Are there parallels between administrators on the high street and in the NHS?

Following the demise of Jessops and HMV, Claudia Tomlinson looks at whether there parallels between administrators on the high street and in the NHS.

The UK has recently been lamenting the decline of long established high street businesses that have gone into administration, particularly in relation to the ensuing impact of job losses, and lost goods or services to customers.

The introduction of a Trust Special Administrator into the NHS in 2012 to manage the deficit at South London Healthcare was an unwelcome precedent likely to result in similar poor outcomes for the stores, its staff, and local area.

The fate of stores such as Jessops and HMV are particularly hard as their staff are part of the community and have largely been unceremoniously dumped out of the jobs, a harm that will impact their families and prospects. This has led to some desperation among Jessops’s now unemployed staff.

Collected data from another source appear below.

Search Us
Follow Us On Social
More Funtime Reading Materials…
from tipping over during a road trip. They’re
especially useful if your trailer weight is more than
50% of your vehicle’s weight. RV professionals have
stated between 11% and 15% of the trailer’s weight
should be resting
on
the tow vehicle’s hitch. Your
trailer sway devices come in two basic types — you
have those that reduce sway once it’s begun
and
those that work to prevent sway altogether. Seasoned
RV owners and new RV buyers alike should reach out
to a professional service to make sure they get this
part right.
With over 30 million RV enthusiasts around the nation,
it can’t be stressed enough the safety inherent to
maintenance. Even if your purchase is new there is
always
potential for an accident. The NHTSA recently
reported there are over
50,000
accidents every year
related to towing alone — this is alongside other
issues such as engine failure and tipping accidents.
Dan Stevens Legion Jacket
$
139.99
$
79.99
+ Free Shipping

Like Jessops, the Trust Special Administrator (TSA) made a recommendation South London Healthcare NHS trust be dissolved.

However, Michael Kershaw (the special administrator) is using the process to restructure all main NHS health services in south east London, including significant reduction of emergency care and maternity services at Lewisham Hospital.

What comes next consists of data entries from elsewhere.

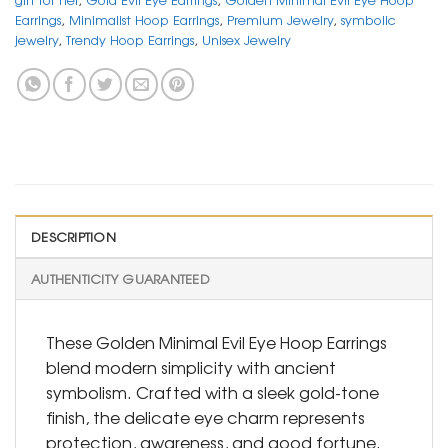
Earrings
,
Minimalist Hoop Earrings
,
Premium Jewelry
,
symbolic
jewelry
,
Trendy Hoop Earrings
,
Unisex Jewelry
DESCRIPTION
AUTHENTICITY GUARANTEED
These Golden Minimal Evil Eye Hoop Earrings
blend modern simplicity with ancient
symbolism. Crafted with a sleek gold-tone
finish, the delicate eye charm represents
protection, awareness, and good fortune.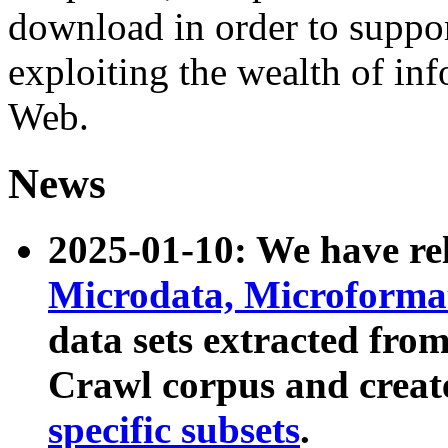
download in order to suppo
exploiting the wealth of inf
Web.
News
2025-01-10: We have r
Microdata, Microform
data sets extracted fr
Crawl corpus and creat
specific subsets
.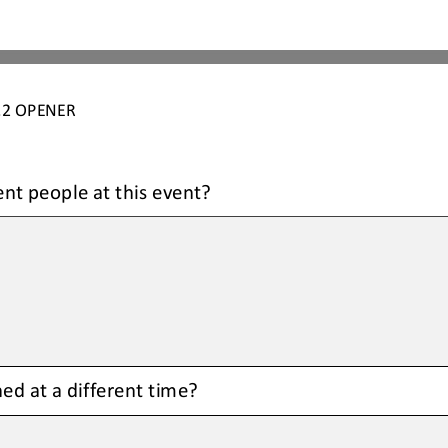
.2
OPENER
ent people at this event
?
ed at a different time
?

In his final report, he stated:

“The TSA has concluded that these sites cannot be made financially viable in the current service and organisational arrangements. To continue in this form would require the Trust to be sustained indefinitely by cash support from the Department of Health.

“In view of this, recommendation 5 proposes a necessary reorganisation of services across south east London.”

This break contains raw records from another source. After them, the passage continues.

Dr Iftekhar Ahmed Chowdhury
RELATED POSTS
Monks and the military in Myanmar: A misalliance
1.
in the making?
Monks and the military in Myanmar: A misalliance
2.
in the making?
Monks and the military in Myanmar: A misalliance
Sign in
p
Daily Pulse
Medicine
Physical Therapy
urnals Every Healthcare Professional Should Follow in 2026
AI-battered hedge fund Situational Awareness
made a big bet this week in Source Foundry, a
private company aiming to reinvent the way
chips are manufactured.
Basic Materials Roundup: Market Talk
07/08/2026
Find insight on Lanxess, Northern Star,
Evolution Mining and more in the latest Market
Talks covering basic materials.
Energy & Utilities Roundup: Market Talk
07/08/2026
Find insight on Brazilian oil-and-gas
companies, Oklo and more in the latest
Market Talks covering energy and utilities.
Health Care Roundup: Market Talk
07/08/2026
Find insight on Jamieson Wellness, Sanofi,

Health secretary Jeremy Hunt and the special administrator were due to meet with local MPs to enable the former to make a decision on the report recommendations by February 1st.

What is clear from the campaign against the loss of these services from Lewisham Hospital is the primary concern is about the loss of vital health services. However, there is another layer of meaning and benefit for communities about loss of services where they had positive and memorable experiences.

It is very nice to be able to go a hospital to have your baby, which is the same place you had your previous children, and where you mother gave birth to you.

As well as changes to roles, movement to new jobs, or possible redundancies for NHS staff, and loss of services, there will be a wider impact on the community, of hospital closure or loss of key services.

Most hospitals draw a large number of volunteers from the local community, people who want to give something back and help others. Additionally, many NHS trusts have developed their own charities to provide vital funds to add enhancements to patient experience, and increasingly, important hospital equipment.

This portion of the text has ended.